Copy the records below verbatim, from the first line through the line containing "September 1993 (1/9/1993)", inclusive, and output nothing else.

----

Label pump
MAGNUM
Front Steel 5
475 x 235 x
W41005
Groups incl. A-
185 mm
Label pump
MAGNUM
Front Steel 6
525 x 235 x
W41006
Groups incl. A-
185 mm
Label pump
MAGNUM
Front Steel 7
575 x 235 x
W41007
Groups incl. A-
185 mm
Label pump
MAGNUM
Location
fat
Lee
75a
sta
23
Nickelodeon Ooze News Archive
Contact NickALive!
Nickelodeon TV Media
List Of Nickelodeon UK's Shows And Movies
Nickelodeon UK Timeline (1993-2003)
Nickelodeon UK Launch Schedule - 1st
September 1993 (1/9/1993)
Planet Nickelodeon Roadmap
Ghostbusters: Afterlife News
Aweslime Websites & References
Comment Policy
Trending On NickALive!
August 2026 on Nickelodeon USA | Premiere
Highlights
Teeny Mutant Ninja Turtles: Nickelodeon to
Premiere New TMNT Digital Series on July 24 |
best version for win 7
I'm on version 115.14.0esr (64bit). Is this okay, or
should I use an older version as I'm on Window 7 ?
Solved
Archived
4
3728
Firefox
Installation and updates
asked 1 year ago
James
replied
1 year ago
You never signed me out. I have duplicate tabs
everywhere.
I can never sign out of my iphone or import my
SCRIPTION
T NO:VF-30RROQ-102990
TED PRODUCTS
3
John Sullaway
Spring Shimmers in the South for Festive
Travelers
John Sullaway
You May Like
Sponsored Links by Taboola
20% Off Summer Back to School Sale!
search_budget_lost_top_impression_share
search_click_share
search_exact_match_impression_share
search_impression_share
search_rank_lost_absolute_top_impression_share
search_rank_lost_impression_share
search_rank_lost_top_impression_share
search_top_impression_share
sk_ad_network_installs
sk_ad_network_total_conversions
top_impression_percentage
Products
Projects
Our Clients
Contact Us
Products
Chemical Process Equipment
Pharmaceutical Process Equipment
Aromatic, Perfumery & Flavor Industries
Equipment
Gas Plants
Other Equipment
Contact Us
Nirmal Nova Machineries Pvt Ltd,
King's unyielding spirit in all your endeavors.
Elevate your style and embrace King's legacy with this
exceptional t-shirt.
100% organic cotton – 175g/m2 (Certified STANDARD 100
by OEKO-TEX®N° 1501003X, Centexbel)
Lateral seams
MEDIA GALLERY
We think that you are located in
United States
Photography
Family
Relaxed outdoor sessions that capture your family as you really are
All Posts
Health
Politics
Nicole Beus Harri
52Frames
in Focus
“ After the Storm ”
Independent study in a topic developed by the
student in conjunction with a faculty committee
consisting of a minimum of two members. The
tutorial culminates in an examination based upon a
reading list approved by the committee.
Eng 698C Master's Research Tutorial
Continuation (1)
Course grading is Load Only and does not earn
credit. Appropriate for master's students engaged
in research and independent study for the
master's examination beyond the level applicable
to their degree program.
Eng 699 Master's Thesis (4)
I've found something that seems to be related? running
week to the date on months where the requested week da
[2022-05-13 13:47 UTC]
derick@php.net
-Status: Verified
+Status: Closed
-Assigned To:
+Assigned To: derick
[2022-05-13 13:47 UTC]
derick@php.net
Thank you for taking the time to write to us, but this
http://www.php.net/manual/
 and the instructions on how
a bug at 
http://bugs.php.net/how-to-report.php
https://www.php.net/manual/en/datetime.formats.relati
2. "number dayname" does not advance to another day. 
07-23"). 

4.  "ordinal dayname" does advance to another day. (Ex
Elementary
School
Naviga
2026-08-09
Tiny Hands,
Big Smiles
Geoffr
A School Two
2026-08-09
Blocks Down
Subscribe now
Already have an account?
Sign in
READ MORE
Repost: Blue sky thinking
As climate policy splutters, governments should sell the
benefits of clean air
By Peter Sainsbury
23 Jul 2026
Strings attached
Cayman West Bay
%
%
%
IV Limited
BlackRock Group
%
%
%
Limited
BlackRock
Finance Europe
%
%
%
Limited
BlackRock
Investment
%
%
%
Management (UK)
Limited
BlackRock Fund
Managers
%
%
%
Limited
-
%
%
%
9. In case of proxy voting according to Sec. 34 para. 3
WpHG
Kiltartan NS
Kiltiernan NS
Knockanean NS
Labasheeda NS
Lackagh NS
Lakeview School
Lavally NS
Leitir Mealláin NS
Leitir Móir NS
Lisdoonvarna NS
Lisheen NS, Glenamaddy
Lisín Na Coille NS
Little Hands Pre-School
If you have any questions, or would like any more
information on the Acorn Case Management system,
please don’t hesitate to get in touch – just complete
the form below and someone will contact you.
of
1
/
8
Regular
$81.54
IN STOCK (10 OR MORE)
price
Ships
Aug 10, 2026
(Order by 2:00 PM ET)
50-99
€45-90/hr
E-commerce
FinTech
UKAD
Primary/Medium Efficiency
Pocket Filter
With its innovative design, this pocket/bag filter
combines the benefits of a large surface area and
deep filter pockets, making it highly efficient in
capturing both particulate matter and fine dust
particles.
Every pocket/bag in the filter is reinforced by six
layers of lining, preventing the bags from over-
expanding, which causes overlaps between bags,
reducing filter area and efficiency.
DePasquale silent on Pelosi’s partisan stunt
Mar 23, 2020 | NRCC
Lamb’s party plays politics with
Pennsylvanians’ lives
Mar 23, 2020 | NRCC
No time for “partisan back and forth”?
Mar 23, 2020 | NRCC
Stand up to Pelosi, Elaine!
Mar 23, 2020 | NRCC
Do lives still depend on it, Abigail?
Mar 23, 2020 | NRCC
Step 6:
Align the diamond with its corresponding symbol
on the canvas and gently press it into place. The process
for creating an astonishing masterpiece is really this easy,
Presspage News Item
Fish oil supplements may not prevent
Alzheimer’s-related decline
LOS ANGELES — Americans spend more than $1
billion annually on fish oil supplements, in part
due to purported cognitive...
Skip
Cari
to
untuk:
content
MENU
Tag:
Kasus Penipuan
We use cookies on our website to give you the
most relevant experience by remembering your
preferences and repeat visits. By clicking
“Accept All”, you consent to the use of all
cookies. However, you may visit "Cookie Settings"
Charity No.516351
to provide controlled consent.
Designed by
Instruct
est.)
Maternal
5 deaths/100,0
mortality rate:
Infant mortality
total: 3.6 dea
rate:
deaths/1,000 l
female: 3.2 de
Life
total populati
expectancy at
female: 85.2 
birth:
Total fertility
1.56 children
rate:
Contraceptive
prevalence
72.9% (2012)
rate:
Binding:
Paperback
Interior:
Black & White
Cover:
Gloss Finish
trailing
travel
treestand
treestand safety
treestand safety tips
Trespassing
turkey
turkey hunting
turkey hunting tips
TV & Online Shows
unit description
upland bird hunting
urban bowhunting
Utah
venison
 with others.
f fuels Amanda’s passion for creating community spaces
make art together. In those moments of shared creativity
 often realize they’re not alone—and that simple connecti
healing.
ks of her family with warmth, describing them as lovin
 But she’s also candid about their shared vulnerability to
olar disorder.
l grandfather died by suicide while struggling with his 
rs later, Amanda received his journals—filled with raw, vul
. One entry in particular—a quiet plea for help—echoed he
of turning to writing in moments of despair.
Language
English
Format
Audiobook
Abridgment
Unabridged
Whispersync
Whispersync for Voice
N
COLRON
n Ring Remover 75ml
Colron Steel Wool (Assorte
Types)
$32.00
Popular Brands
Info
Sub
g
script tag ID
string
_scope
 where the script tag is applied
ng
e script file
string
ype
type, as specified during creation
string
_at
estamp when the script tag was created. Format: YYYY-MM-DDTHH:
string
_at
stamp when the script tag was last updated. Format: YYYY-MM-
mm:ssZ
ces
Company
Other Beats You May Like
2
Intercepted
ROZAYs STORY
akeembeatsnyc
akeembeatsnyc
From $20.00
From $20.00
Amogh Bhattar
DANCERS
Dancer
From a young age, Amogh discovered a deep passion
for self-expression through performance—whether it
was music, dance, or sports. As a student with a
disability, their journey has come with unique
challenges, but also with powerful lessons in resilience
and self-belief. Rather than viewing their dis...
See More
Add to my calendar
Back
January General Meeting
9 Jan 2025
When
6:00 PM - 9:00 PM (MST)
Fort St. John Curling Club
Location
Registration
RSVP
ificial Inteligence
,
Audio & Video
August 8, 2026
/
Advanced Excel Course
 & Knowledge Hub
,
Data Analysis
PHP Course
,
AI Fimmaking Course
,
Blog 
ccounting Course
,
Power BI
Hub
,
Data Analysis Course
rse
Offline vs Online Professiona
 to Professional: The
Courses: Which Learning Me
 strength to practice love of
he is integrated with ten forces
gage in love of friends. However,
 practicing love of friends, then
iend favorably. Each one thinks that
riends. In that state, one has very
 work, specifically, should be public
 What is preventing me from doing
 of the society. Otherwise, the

----

Expected answer
Label pump
MAGNUM
Front Steel 5
475 x 235 x
W41005
Groups incl. A-
185 mm
Label pump
MAGNUM
Front Steel 6
525 x 235 x
W41006
Groups incl. A-
185 mm
Label pump
MAGNUM
Front Steel 7
575 x 235 x
W41007
Groups incl. A-
185 mm
Label pump
MAGNUM
Location
fat
Lee
75a
sta
23
Nickelodeon Ooze News Archive
Contact NickALive!
Nickelodeon TV Media
List Of Nickelodeon UK's Shows And Movies
Nickelodeon UK Timeline (1993-2003)
Nickelodeon UK Launch Schedule - 1st
September 1993 (1/9/1993)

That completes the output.